*** Block opens ***

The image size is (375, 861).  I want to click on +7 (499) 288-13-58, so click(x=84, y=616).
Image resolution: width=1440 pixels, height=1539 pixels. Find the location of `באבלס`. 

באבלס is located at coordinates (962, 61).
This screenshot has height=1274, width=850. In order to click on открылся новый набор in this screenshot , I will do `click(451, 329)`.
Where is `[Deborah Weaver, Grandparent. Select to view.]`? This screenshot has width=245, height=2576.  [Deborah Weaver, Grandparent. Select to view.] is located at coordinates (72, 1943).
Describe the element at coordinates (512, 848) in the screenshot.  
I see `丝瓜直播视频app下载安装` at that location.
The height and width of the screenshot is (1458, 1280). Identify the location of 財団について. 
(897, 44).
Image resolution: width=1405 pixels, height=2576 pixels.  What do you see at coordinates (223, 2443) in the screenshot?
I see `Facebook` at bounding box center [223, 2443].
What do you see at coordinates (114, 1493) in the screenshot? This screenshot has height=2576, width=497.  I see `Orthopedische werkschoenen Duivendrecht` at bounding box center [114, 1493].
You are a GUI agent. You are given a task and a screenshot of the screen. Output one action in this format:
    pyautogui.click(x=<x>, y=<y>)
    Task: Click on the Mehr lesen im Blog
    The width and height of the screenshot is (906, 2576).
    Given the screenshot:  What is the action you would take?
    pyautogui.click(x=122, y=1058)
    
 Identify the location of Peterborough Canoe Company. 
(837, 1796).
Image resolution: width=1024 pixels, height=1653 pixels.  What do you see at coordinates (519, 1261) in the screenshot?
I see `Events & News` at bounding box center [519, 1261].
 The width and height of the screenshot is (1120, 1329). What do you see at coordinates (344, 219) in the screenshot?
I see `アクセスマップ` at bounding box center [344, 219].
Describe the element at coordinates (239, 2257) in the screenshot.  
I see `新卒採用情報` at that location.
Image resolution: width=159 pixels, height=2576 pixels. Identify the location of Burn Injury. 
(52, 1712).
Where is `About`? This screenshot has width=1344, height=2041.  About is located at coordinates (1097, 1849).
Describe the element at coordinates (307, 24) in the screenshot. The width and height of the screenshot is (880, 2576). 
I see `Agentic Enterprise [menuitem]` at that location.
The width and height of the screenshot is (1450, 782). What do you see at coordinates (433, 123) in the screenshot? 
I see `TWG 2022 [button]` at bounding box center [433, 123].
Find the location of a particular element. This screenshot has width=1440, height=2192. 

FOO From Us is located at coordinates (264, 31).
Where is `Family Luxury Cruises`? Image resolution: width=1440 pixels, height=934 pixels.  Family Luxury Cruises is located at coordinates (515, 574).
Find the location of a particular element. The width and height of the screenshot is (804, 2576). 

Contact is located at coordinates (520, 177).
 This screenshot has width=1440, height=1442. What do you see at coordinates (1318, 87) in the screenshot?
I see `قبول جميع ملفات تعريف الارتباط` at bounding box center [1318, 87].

*** Block closes ***

§ What the task requires: Once you find the line with "The height and" in the entries above, output it and each line after it up to and including the line with "What do you see at coordinates (114, 1493)", and nothing else.

§ Result:
The height and width of the screenshot is (1458, 1280). Identify the location of 財団について. 
(897, 44).
Image resolution: width=1405 pixels, height=2576 pixels.  What do you see at coordinates (223, 2443) in the screenshot?
I see `Facebook` at bounding box center [223, 2443].
What do you see at coordinates (114, 1493) in the screenshot? This screenshot has height=2576, width=497.  I see `Orthopedische werkschoenen Duivendrecht` at bounding box center [114, 1493].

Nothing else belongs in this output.